Rick Walhstedt: An Ace in the Restaurant Industry (& on the Squash Court)
It was athleticism that led Rick Wahlstedt to his career in hospitality. The Swedish-born restaurateur first came to New York in 1984, when he was invited to play professional squash in the U.S. Open. While there he began teaching the sport, and one of his students was legendary Keith McNally, the creative force behind The Odeon, Nell’s and Café Luxembourg (and later Balthazar and Pastis, among other places). He also modeled briefly and worked with supermodel Linda Evangelista.
“He was a squash fan, and when I told him I was too tired to play and to teach, he said, ‘Why don’t you work for me?'” recalled Wahlstedt, who became a bartender at both the Odeon and Café Luxembourg.
“I was hopeless and got fired a couple of times,” he laughed. But his charm and ease with patrons far exceeded his skill with mixing cocktails, and he soon moved to a front-of-the-house position.
And, as a testimony to his diplomacy, he remained friendly with Keith McNally, even though he left to work for his brother Brian at Indochine, another red-hot restaurant. It was there he began to build a following among New York’s A-listers, and had his first exposure to Vietnamese cuisine.
“Everyone was there — Andy Warhol, Julian Schnabel — and I was the maître d’,” he remembers. “I was like a gossip columnist, knowing all the secrets, and Brian was in charge of who sat where. When you worked the door at Indochine, you made a lot of friends.”
Wahlstedt became so popular with the boldface crowd, that several customers offered to back him in his own restaurant, and since some of them were from the ballet world, it was natural for him to open it near Lincoln Center.
The place: a French-Scandinavian restaurant named Punsch, and his partner was Ulrich Trojaborg, a dancer with New York City Ballet.
“It was uptown, but we ran it like a downtown restaurant,” he explained. “Half the tables had movie stars, but we made every mistake in the book. It was a life lesson, and I never made those mistakes again.”
One such misstep was focusing on those celebrities rather than the neighborhood patrons. “I learned how to put a glamorous room together, but after a year they are off and you have no base of locals. It was a terrible feeling to lose it,” he says. “A restaurant needs to have a mixed bag as clients — i.e. young, old, locals, celebrities, businesspeople, ladies who lunch and travelers.”

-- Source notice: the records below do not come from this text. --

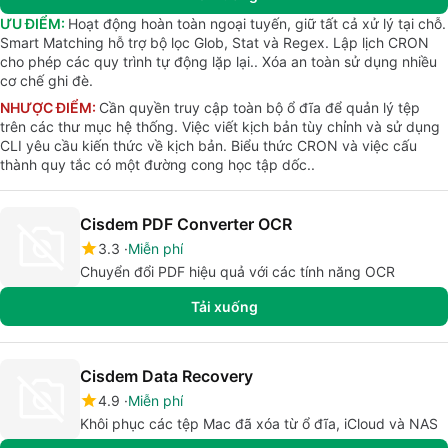
ƯU ĐIỂM:
Hoạt động hoàn toàn ngoại tuyến, giữ tất cả xử lý tại chỗ.
Smart Matching hỗ trợ bộ lọc Glob, Stat và Regex. Lập lịch CRON
cho phép các quy trình tự động lặp lại.. Xóa an toàn sử dụng nhiều
cơ chế ghi đè.
NHƯỢC ĐIỂM:
Cần quyền truy cập toàn bộ ổ đĩa để quản lý tệp
trên các thư mục hệ thống. Việc viết kịch bản tùy chỉnh và sử dụng
CLI yêu cầu kiến thức về kịch bản. Biểu thức CRON và việc cấu
thành quy tắc có một đường cong học tập dốc..
Cisdem PDF Converter OCR
3.3
Miễn phí
Chuyển đổi PDF hiệu quả với các tính năng OCR
Tải xuống
Cisdem Data Recovery
4.9
Miễn phí
Khôi phục các tệp Mac đã xóa từ ổ đĩa, iCloud và NAS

His next restaurant was Le Colonial, a massive hit that he opened in 1993 on East 57th Street, together with Jean Denoyer, the fabled owner of many restaurants including La Goulue.
“There were no other fine dining Vietnamese places except for Indochine,” he notes. The bar became so busy that they decided to move it upstairs to keep the dining experience peaceful, and they transformed it into a lounge. It was instantly so popular that Valentino threw a party there.
Wahlstedt went on to open much lauded Provençal French restaurant L’Escale in Greenwich in 2002, and he and Denoyer rolled out outposts of La Goulue in other cities, including Bal Harbour. He also partnered with Denoyer rival Philippe Delgrange in offshoots of social New York bistro Le Bilboquet in Atlanta (2014) and Denver (2019).
Wahlstedt transformed Le Colonial into a hugely popular brand, with locations in Chicago, Atlanta, Lake Forrest and Houston, and a new stellar site on Delray’s Atlantic Avenue, that opened in February. By the end of next year, it will also be unveiled in Naples and Scottsdale.
“I am surprised at how many people have come to the Delray restaurant already familiar with Le Colonial,” says Wahlstedt.
The Atlantic Avenue space is a thoroughly updated, chic take on the concept, with mosaic tiles, gold leafing and oversized black and white photographs.
Though some dishes remain from the original menu, the team, led by national culinary director Hassan Obaye and cookbook author Nicole Routhier, has expanded the kitchen to include Cambodian flavors and created new dishes such as crispy yellowtail snapper carved tableside and a wild halibut seasoned with tamarind sour, lime and pickled mustard seeds.
Despite all his restaurant industry success, Wahlstedt hasn’t given up competing on the squash court. “I am playing in the U.S. Masters Singles National Championship in Philadelphia. I hope to win since I was in the doubles 55+ age group a few years ago! There is so much pressure in the restaurant business, but squash keeps me going.”